Da wähnt man sich womöglich noch in einem normalen, etwas hektischen TV-Krimi. Bis einem bei der Fahrt zum Verhör endlich auffällt, dass die ganze Folge ohne erkennbaren Schnitt auskommt. Die Kamera heftet sich an Hinterköpfe, Fahrzeuge und Gesichter, kann Räume nur verlassen, wenn sie mit jemandem mitgehen kann. Jede der vier je einstündigen Folgen der bereits vieldiskutierten neuen Netflix-Serie «Adolescence» besteht aus einem einzigen atemlosen Take; doch das bliebe eine blosse formale Spielerei, wenn wir nicht auch inhaltlich überwältigt würden.
Die Schauspieler:innen: alle herausragend. Voran der fünfzehnjährige Owen Cooper in seiner ersten Rolle überhaupt als angeklagter Teenie; Erin Doherty («The Crown») als Psychologin, die in der nervenzerrüttenden dritten Folge das Incel-Monster aus ihm herausholt. Der hochexplosive Vater wird vom beliebten britischen Krimiveteranen und Charakterkopf Stephen Graham gespielt, der auch Idee und Drehbuch von «Adolescence» mitverantwortet hat.

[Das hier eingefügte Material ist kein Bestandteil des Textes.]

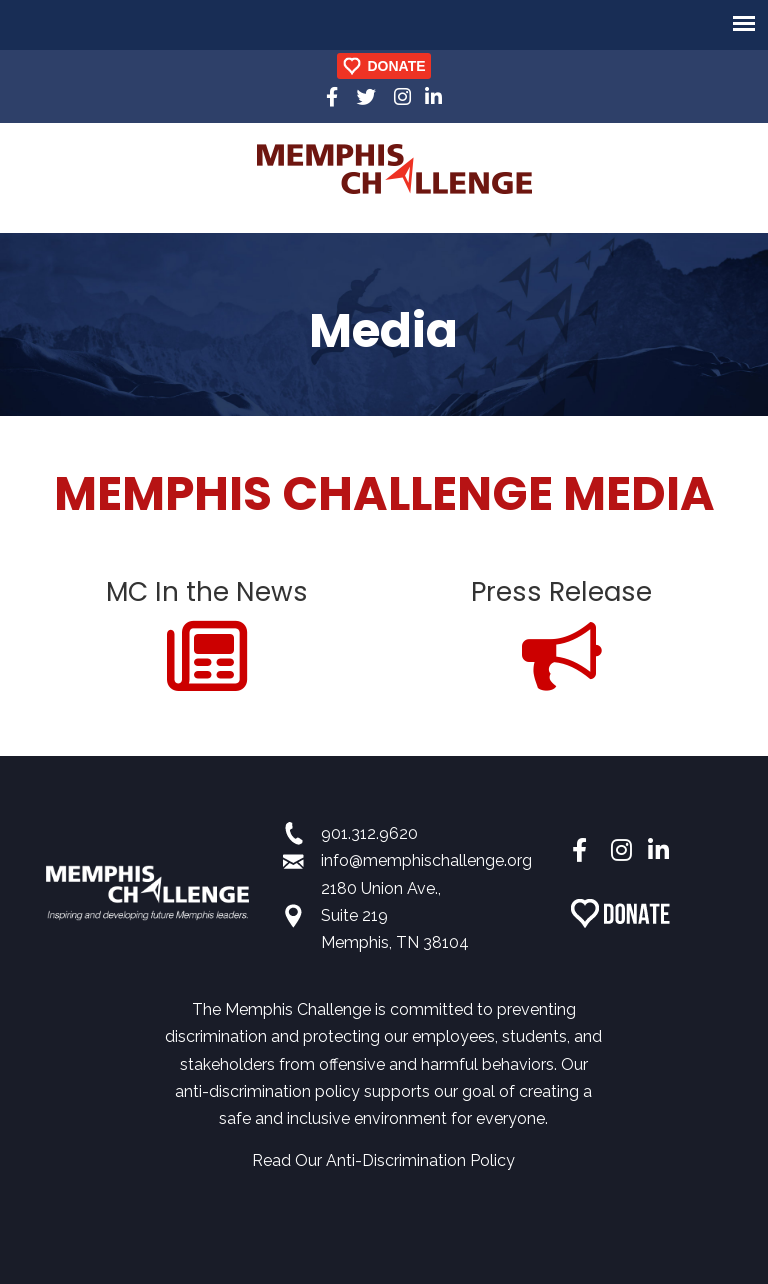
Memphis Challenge (394, 169)
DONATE (396, 66)
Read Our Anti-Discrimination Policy (383, 1160)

Die Settings bleiben unspektakulär – ein Verhörraum, eine Schule, ein Gefängnis, ein Einkaufszentrum –, zu Spezialoperationen und Minenfeldern werden die Seelen: diejenigen der Figuren, aber auch unsere. Auf dem Spiel steht viel mehr als die routinierte Klärung von Krimifragen (wer wars, wie und warum?): «Adolescence» ist eine ultrarealistische Simulation und Zuspitzung von sozialer Wirklichkeit. Brennpunkte sind die kaputte öffentliche Schule und die Verhetzungen und Verletzungen von Jugendlichen in den sogenannt sozialen Medien.